Старшина хотел пошутить, что, возможно, ему стоит арестовать Констанцию, однако в последний момент раздумал.

– К чему эта исповедь? – спросил он вместо того.

Женщина сердито взглянула на офицера.

– Вы с Камиллой разительно переменились после Прохода, – сказала она. – Могу лишь догадываться, что именно произошло тогда. – Констанция развела руками: – Но не мне судить вас. Что сделано – то сделано. В тот момент, думаю, это виделось вполне верным решением. – (Давыдов с ужасом глядел на собеседницу и, кажется, не дышал). – Теперь же рефлексируете, не злодеи ли вы. Так скажу: ответа на данный вопрос не существует в природе, но сам по себе он – уже хороший знак. Верный шаг к тому, чтобы больше не пересекать черты. Но проблема в другом, правда? Судя по тому, что я вижу, вы оба думаете, будто изменились раз и навсегда. Считаете, не заслуживаете счастья. Чепуха! – внезапно воскликнула женщина.

Николай пошатнулся от возгласа, однако в то же время словно пробудился от ступора. Офицеру вспомнилась их первая с Констанцией беседа:

– Разве ты не говорила, что муж ужаснулся бы, увидев, чем нынче ты промышляешь? – спросил он. – Совет жить дальше как ни в чем не бывало звучит как минимум лицемерно.

– Во-первых, – без раздумий отозвалась Констанция, – не применяла я тех выражений. *Ужаснулся*. Даже не в моем стиле. Допускаю, что я сказала: он не узнал бы меня нынче. Это другое. Годы, как известно, летят стремительно. – (Старшина ожидаемо с насмешкой закатил глаза). – Во-вторых, – не заметив реакции собеседника, продолжила женщина, – это не совет. Кто я такая, чтобы советовать. Год занималась грабежами, как отбитая бандитка, называя это будничной суетой. Меня слушать – бед не оберешься. Лишь напоминаю: прошлое в прошлом. Оно нас не определяет. Вот и вся философия.

– Звучит подозрительно просто…

– Просто и есть, – настояла Констанция.

Она пронзительно уставилась на Давыдова – от ее грубой снисходительности мурашки побежали по спине. Старшина, еле волоча языком, ответил:

– Попрошу Камиллу передать подарок.

Его слова прозвучали как будто даже искренне, хотя на деле ничего такого Николай и в мыслях не допускал. Он сказал что необходимо для скорейшего завершения спора.

Оказавшись в уязвимой позиции, Давыдов внезапно ощутил, что компания Констанции в целом сделалась неприятна.

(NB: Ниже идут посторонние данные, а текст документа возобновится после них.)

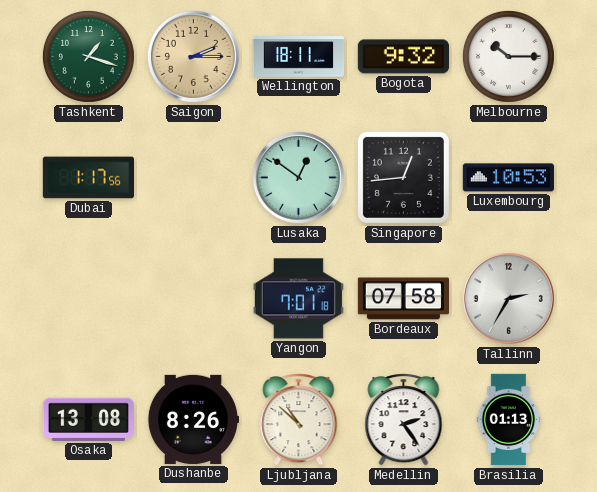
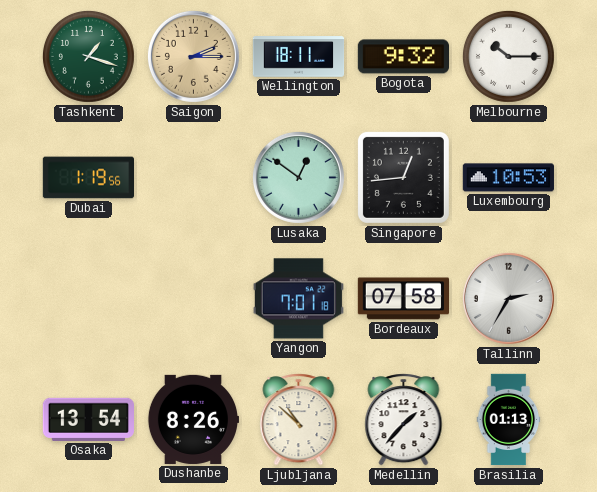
Dubai: 1:17 -> 1:19
Osaka: 13:08 -> 13:54
Medellin: 2:24 -> 1:37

Он не злился на женщину или ее так называемую философию. Тем более не жалел, что выбрался на раскопки, пускай экскурсия кончилась скверно. События в Проходе все не позволяли офицеру вдохнуть полной грудью. Только этим вечером он снова почувствовал вкус к жизни, интерес к миру за стенами полицейского управления. Наконец-то прочистил голову. Задумался о чем-то большем, нежели удается в цейтноте рабочих будней.

Маленькое приключение бесспорно удалось.

Все-таки здесь и сейчас хотелось поскорее закончить. Старшина попросил Констанцию вывести его с шаттла. Женщина, чуя возникшее напряжение, не спорила. Они не обмолвились и парой слов, пока возвращались на поверхность. Прощание вышло на редкость холодное.

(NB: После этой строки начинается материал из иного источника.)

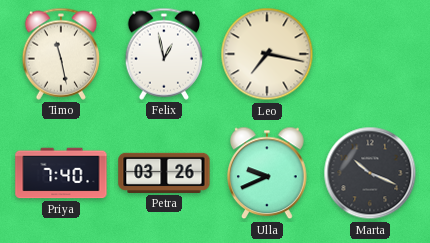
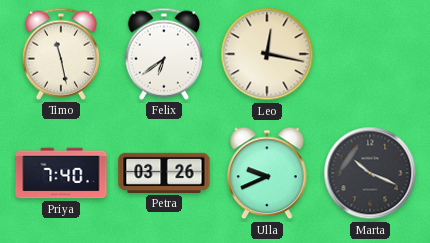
Felix: 12:58 -> 6:39
Leo: 7:17 -> 12:17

Под стать настроению над фронтиром собиралась гроза. Стремительно надвигающиеся с запада тучи, точно разбойники с большой дороги, преследовали офицера на обратном пути.

Боясь, что непогода настигнет его в пустоши, Николай мчал что есть мочи. Он даже не заметил, как, выехав на улицы Борей-Сити, впервые с упоением сказал самому себе:

«Спокойно, старина! Вот ты и дома!»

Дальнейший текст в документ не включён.